Wednesday, November 29, 2006

A Thorn by any other Name... - I am ceaselessly amazed at the expedients that diversity devotees will employ to justify their positions. Those of us whose appetites for the humor engendered by liberals "gone wild" will enjoy this crudite offered up by the NYT. As we learn form the article, Richard Sandler, a law professor from UCLA authored a study - published in the July edition of the North Carolina Law Review - that proposed that black associates at major law firms are far less likely to stay with their employers or to make partner than their white counterparts.

Data from
"The Racial Paradox of the Corporate Law Firm," suggests that blacks in entry-level and mid-level positions at major law firms have an annual attrition rate of 30 percent versus 10 percent for whites. At the partner level in large law practices, blacks make up 1.6 percent of partners, versus 94.9 percent for whites. According to Professor Sandler, this discrepancy was explained primarily by the fact that diversity conscious law firms usually take on African American lawyers with lower grades that white attorneys. Statistics from the study point out that the median G.P.A. of black law school graduates is in the 10th percentile, while the typical white graduate's G.P.A. is in the 55th percentile. (For graduates of top law schools, the typical black G.P.A. is slightly better in the 18th percentile, compared with the median white G.P.A. in the 75th percentile.)

To be sure, it is an open question as to what factors plausibly explain the dearth of blacks making partner in large law firms. What should be troublesome to all observers is the willingness of diversity apologists to disparage the study itself. James E. Coleman, an African American law professor at Duke, was quoted by the NYT as saying, "I don't think you can do what [Sandler] is trying to do, which is to use purely objective data to explain what is happening in law firms," and went on to suggest that Professor Sandler was placing too much emphasis on grades as opposed to other skill sets.
Professor Coleman, along with fellow Duke law professor Mitu Gulati, co-authored a response to the Sandler study, also published in the July issue of the North Carolina Law Review entitled "Is It Really All About the Grades?" The co-authors wrote:

The harm of the Sandler article is that it will contribute to the stereotyping that already undermines the success of black associates in elite corporate law firms.
This of course is sort of like a woman blaming her dress for making her look fat. If anything contributes to the stereotyping of black associates at big law firms, it is the differential in standards between black and white hires. Liberal protests to the contrary, grades do matter. Otherwise, it would be more direct to just award a certain percentage of black college graduates with a law degree, rather than to grant them admission to a school where the odds of doing well are stacked against them.

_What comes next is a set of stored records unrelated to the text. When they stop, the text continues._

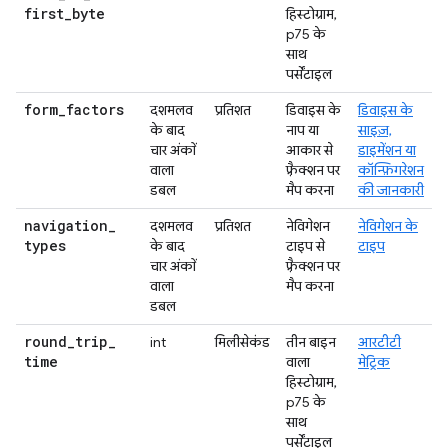
first
_
byte
हिस्टोग्राम,
p75 के
साथ
पर्सेंटाइल
form
_
factors
दशमलव
प्रतिशत
डिवाइस के
डिवाइस के
के बाद
नाप या
साइज़,
चार अंकों
आकार से
डाइमेंशन या
वाला
फ़्रैक्शन पर
कॉन्फ़िगरेशन
डबल
मैप करना
की जानकारी
navigation
_
दशमलव
प्रतिशत
नेविगेशन
नेविगेशन के
types
के बाद
टाइप से
टाइप
चार अंकों
फ़्रैक्शन पर
वाला
मैप करना
डबल
round
_
trip
_
int
मिलीसेकंड
तीन बाइन
आरटीटी
time
वाला
मेट्रिक
हिस्टोग्राम,
p75 के
साथ
पर्सेंटाइल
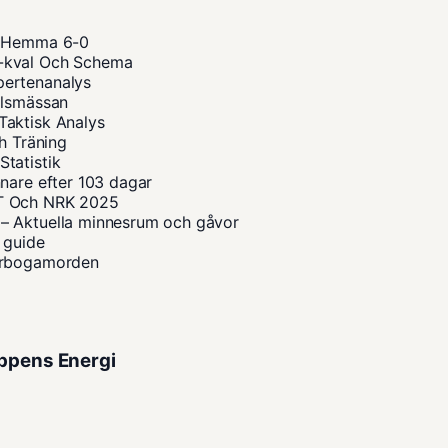
 – Hemma 6-0
M-kval Och Schema
pertenanalys
ilsmässan
Taktisk Analys
h Träning
tatistik
nare efter 103 dagar
VT Och NRK 2025
– Aktuella minnesrum och gåvor
 guide
 Arbogamorden
oppens Energi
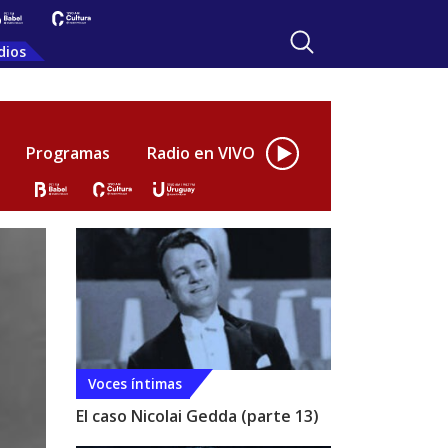
dios
Programas
Radio en VIVO
Voces íntimas
El caso Nicolai Gedda (parte 13)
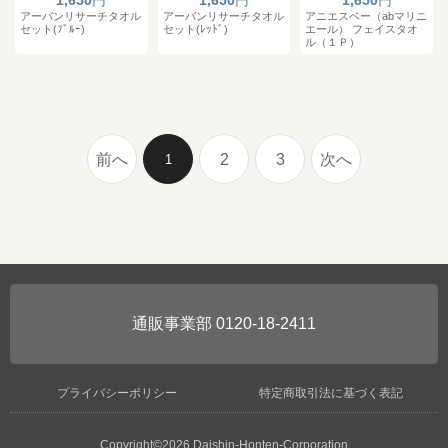
1,650
円
1,650
円
1,650
円
アーバンリサーチタオル
アーバンリサーチタオル
アニエスベー（abマリニ
セット(ﾌﾞﾙｰ)
セット(ﾚｯﾄﾞ)
エール） フェイスタオ
ル（１Ｐ）
前へ
2
3
次へ
1
0120-18-2411
プライバシーポリシー
特定商取引法に基づく表記
Copyright©2026 Daishin-Honten-Corporation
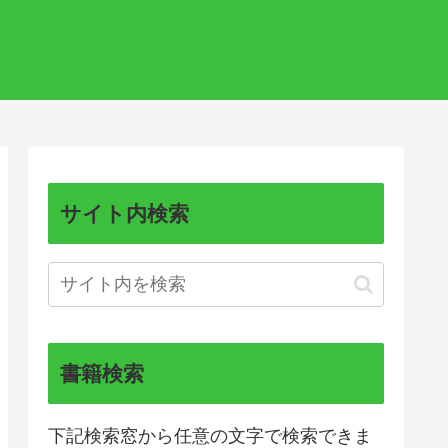
サイト内検索
書籍検索
下記検索窓から任意の文字で検索できま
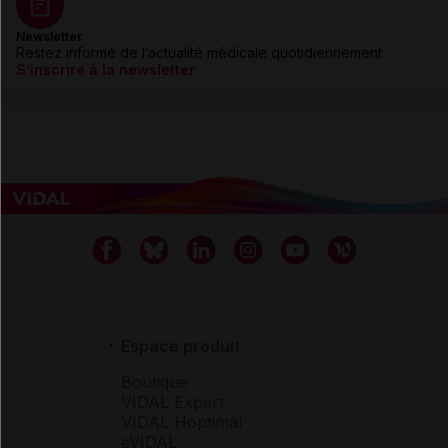
Newsletter
Restez informé de l’actualité médicale quotidiennement
S’inscrire à la newsletter
Espace produit
Boutique
VIDAL Expert
VIDAL Hoptimal
eVIDAL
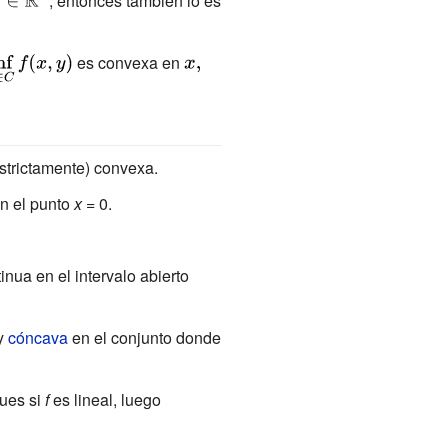
\displaystyle
, entonces también lo es
\in \mathbb
R} ^{n}}
yle
es convexa en
{\displaystyle
x,}
strictamente) convexa.
en el punto
x
= 0.
nua en el intervalo abierto
y
cóncava
en el conjunto donde
ues si
f
es lineal, luego
{\displaystyle
f(a+b)=f(a)+f(b).}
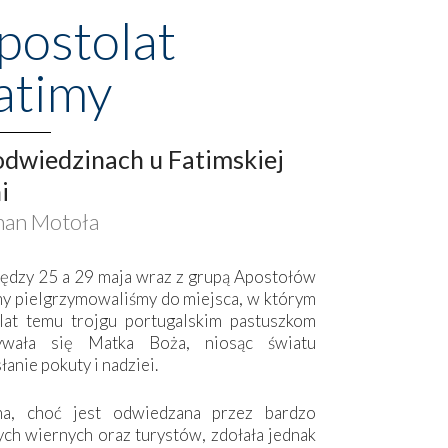
postolat
atimy
dwiedzinach u Fatimskiej
i
an Motoła
ędzy 25 a 29 maja wraz z grupą Apostołów
my pielgrzymowaliśmy do miejsca, w którym
lat temu trojgu portugalskim pastuszkom
ywała się Matka Boża, niosąc światu
łanie pokuty i nadziei.
ma, choć jest odwiedzana przez bardzo
ych wiernych oraz turystów, zdołała jednak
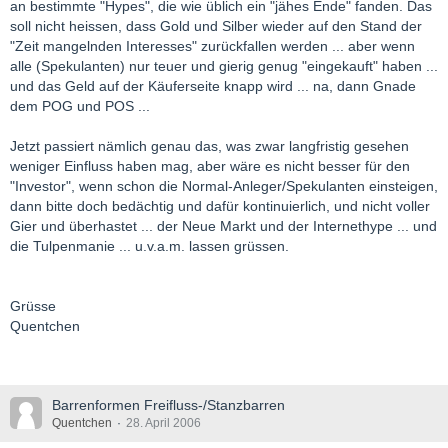
an bestimmte "Hypes", die wie üblich ein "jähes Ende" fanden. Das
soll nicht heissen, dass Gold und Silber wieder auf den Stand der
"Zeit mangelnden Interesses" zurückfallen werden ... aber wenn
alle (Spekulanten) nur teuer und gierig genug "eingekauft" haben ...
und das Geld auf der Käuferseite knapp wird ... na, dann Gnade
dem POG und POS ...
Jetzt passiert nämlich genau das, was zwar langfristig gesehen
weniger Einfluss haben mag, aber wäre es nicht besser für den
"Investor", wenn schon die Normal-Anleger/Spekulanten einsteigen,
dann bitte doch bedächtig und dafür kontinuierlich, und nicht voller
Gier und überhastet ... der Neue Markt und der Internethype ... und
die Tulpenmanie ... u.v.a.m. lassen grüssen.
Grüsse
Quentchen
Barrenformen Freifluss-/Stanzbarren
Quentchen
28. April 2006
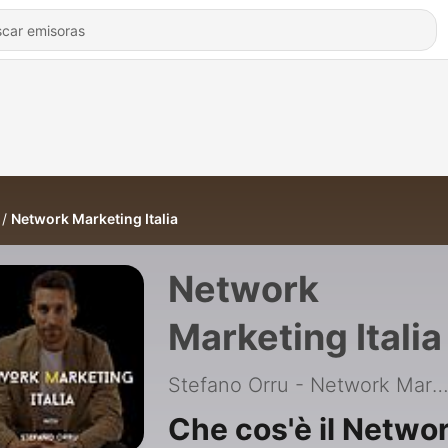
Network Marketing Italia
Network
Marketing Italia
Stefano Orru - Network Marketing P
Che cos'è il Netwo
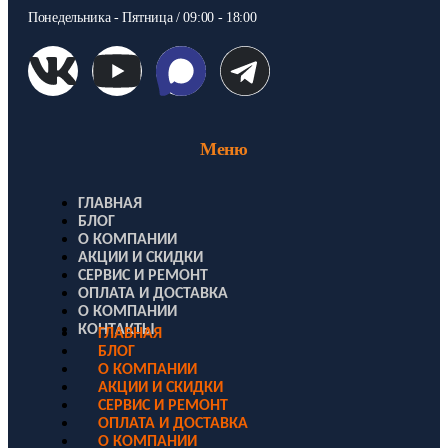
Понедельника - Пятница / 09:00 - 18:00
Меню
ГЛАВНАЯ
БЛОГ
О КОМПАНИИ
АКЦИИ И СКИДКИ
СЕРВИС И РЕМОНТ
ОПЛАТА И ДОСТАВКА
О КОМПАНИИ
КОНТАКТЫ
ГЛАВНАЯ
БЛОГ
О КОМПАНИИ
АКЦИИ И СКИДКИ
СЕРВИС И РЕМОНТ
ОПЛАТА И ДОСТАВКА
О КОМПАНИИ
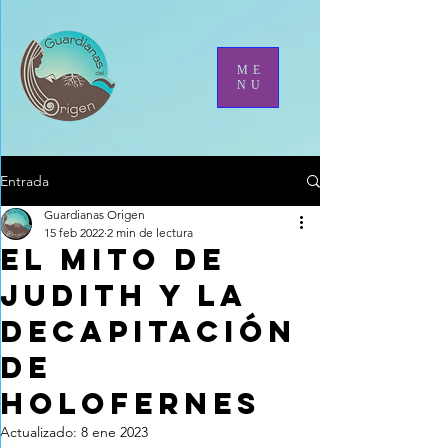
ME
NU
Entrada
Guardianas Origen
15 feb 2022
2 min de lectura
El mito de
Judith y la
decapitación
de
Holofernes
Actualizado:
8 ene 2023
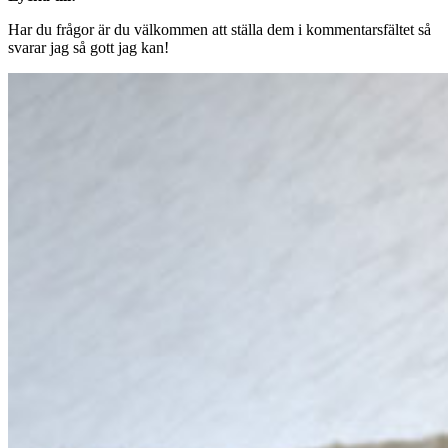
Har du frågor är du välkommen att ställa dem i kommentarsfältet så
svarar jag så gott jag kan!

Rather than excoriating Professor Sandler for posing a reasonable explanation for the attrition of African American lawyers, Professors Coleman and Gulati would be better served by confronting the glaring discrepancy in academic outcomes of blacks and whites at all levels of education. The vicars of diversity must recognize that any sort of preferences - be they in education or in hiring - do not deal with the root causes that "necessitate" such measures to begin with.
If the goal is to increase educational outcomes for African Americans, that end would be better served by improving the performance of the schools where black children are educated.


In practice, affirmative action and other preference programs represent a case of "too little, too late." Innumerable studies have shown that scholastic performance for black and white students begins to diverge as early as kindergarten, with many African American students not fully prepared or motivated to learn on day one of their educational careers. The factors that create this disparity are at work early on in the lives of black children and manifest themselves very quickly. It makes little sense therefore for African Americans to place so much emphasis on programs that do not take effect until at least 18 years after the problems of underperformance of black students have manifested themselves, and does not bear fruit until many years after that.

It’s stupefying to believe that the (mostly) liberal civil rights organizations bleating the loudest in support of creating a more equal society advocate a program that actually creates a false "diversity," while doing next to nothing to improve the black community's overall educational status. Ultimately, the entire superstructure of preferences allows certain Americans to pretend that our country has an effective system of primary and secondary education and that systemic reform is not necessary. We’ll leave it to Dr. Thomas Sowell, author of Black Rednecks and White Liberals, to highlight the bitterest incongruity in all of this.
Ironically, many of the bitter-end defenders of the current public school system and its educational dogmas are also in favor of preferential admissions of minority students to colleges and universities. In other words, having denied minority children an opportunity to develop the kinds of intellectual skills that would make lower admissions standards for them unnecessary, they then send minority students on to institutions where they are less likely to meet course standards designed for better prepared students – and where most minority students do not last long enough to graduate. During their time on campus, such students help present a photogenic picture of "diversity" on many campuses but their roles are much like those of movie extras, who simply provide a background for others.